In one end was a bench, buckets of water, tin cups hanging on nails, washbowls, and a little wavy mirror swaying on the wall. The gentlemen of our party played the phonograph while we removed the dust and mud which we had gathered on our journey; afterward, _we_ played the phonograph.

Then we all stood happily about the stove to "dry out," and listened to our host's stories of the miners who came out from the Tanana country, laden with gold. As many as seventy men, each bearing a fortune, have slept at Camp Comfort on a single night. We slept there ourselves, on our return journey, but our riches were in other things than gold, and there was no need to guard them. Any man or woman may go to Alaska and enrich himself or herself forever, as we did, if he or she have the desire. Not only is there no need to guard our riches, but, on the contrary, we are glad to give freely to whomsoever would have.

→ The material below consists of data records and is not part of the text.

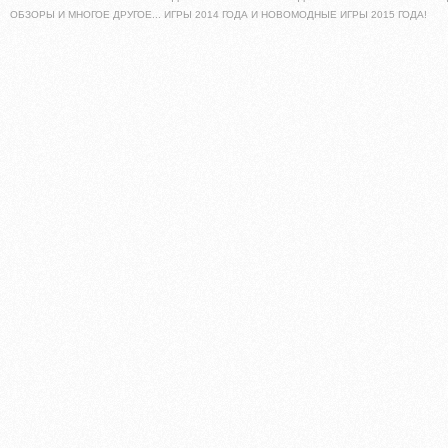
ОБЗОРЫ И МНОГОЕ ДРУГОЕ... ИГРЫ 2014 ГОДА И НОВОМОДНЫЕ ИГРЫ 2015 ГОДА!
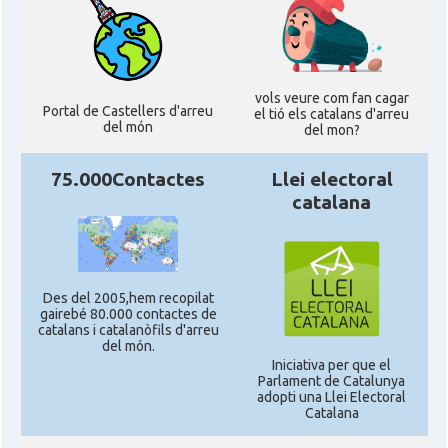
vols veure com fan cagar
Portal de Castellers d'arreu
el tió els catalans d'arreu
del món
del mon?
75.000Contactes
Llei electoral
catalana
Des del 2005,hem recopilat
gairebé 80.000 contactes de
catalans i catalanòfils d'arreu
del món.
Iniciativa per que el
Parlament de Catalunya
adopti una Llei Electoral
Catalana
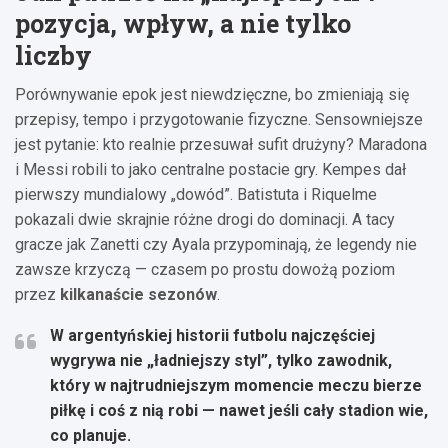
pozycja, wpływ, a nie tylko
liczby
Porównywanie epok jest niewdzięczne, bo zmieniają się
przepisy, tempo i przygotowanie fizyczne. Sensowniejsze
jest pytanie: kto realnie przesuwał sufit drużyny? Maradona
i Messi robili to jako centralne postacie gry. Kempes dał
pierwszy mundialowy „dowód”. Batistuta i Riquelme
pokazali dwie skrajnie różne drogi do dominacji. A tacy
gracze jak Zanetti czy Ayala przypominają, że legendy nie
zawsze krzyczą — czasem po prostu dowożą poziom
przez
kilkanaście sezonów
.
W argentyńskiej historii futbolu najczęściej
wygrywa nie „ładniejszy styl”, tylko zawodnik,
który w najtrudniejszym momencie meczu bierze
piłkę i coś z nią robi — nawet jeśli cały stadion wie,
co planuje.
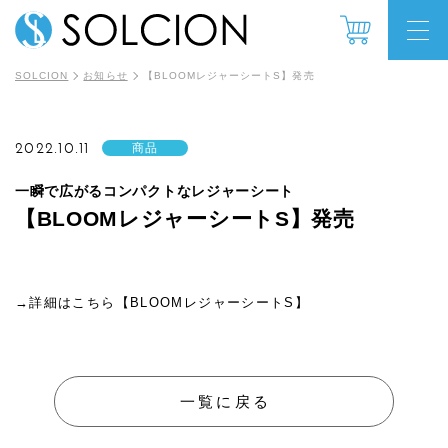
SOLCION
お知らせ
【BLOOMレジャーシートS】発売
2022.10.11
商品
一瞬で広がるコンパクトなレジャーシート
【BLOOMレジャーシートS】発売
→詳細はこちら【BLOOMレジャーシートS】
一覧に戻る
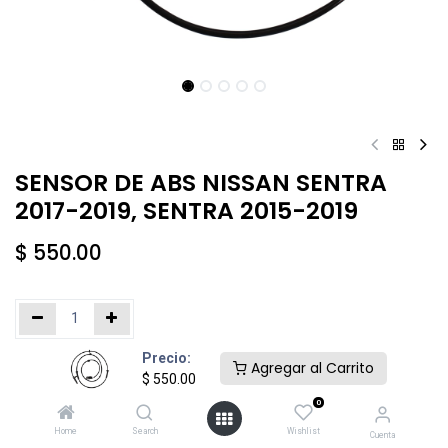
SENSOR DE ABS NISSAN SENTRA
2017-2019, SENTRA 2015-2019
$
550.00
Precio:
Añadir al carrito
Comprar ahora
Agregar al Carrito
$
550.00
0
Agregar a la lista de deseos
Home
Search
Wishlist
Cuenta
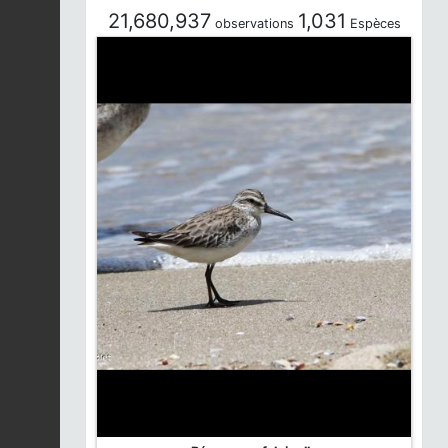
21,680,937
1,031
observations
Espèces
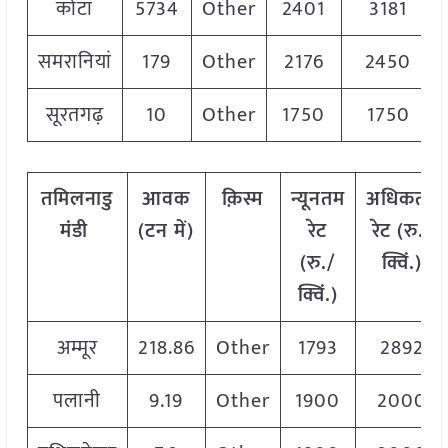
कोटा
5734
Other
2401
3181
समरानियां
179
Other
2176
2450
सूरतगढ़
10
Other
1750
1750
तमिलनाडु
आवक
क़िस्म
न्यूनतम
अधिकतम
मंडी
(टन में)
रेट
रेट (रु./
(रु./
क्विं.)
क्विं.)
अम्मूर
218.86
Other
1793
2892
पलानी
9.19
Other
1900
2000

Each man, we were told, had his own way of caring for his gold. One leaned a gunnysack full of it outside the house, where it stood all night unguarded, supposed to be a sack of old clothing, from the carelessness with which it was left there. The owner slept calmly in the attic, surrounded by men whose gold made their hard pillows.

They told us, too, of the men who came back, dull-eyed and empty-handed, discouraged and footsore. They slept long and heavily; there was nothing for them to guard.

Every road house has its "talking-machine," with many of the most expensive records. No one can appreciate one of these machines until he goes to Alaska. Its influence is not to be estimated in those far, lonely places, where other music is not.

In a big store "to Westward" we witnessed a scene that would touch any heart. The room was filled with people. There were pa.s.sengers and officers from the ship, miners, Russian half-breeds, and full-blooded Aleuts. After several records had filled the room with melody, Calve, herself, sang "The Old Folks At Home." As that voice of golden velvet rose and fell, the unconscious workings of the faces about me spelled out their life tragedies. At last, one big fellow in a blue flannel shirt started for the door. As he reached it, another man caught his sleeve and whispered huskily:--

"Where you goin', Bill?"

"Oh, anywheres," he made answer, roughly, to cover his emotion; "anywheres, so's I can't hear that d.a.m.n piece,"--and it was not one of the least of Calve's compliments.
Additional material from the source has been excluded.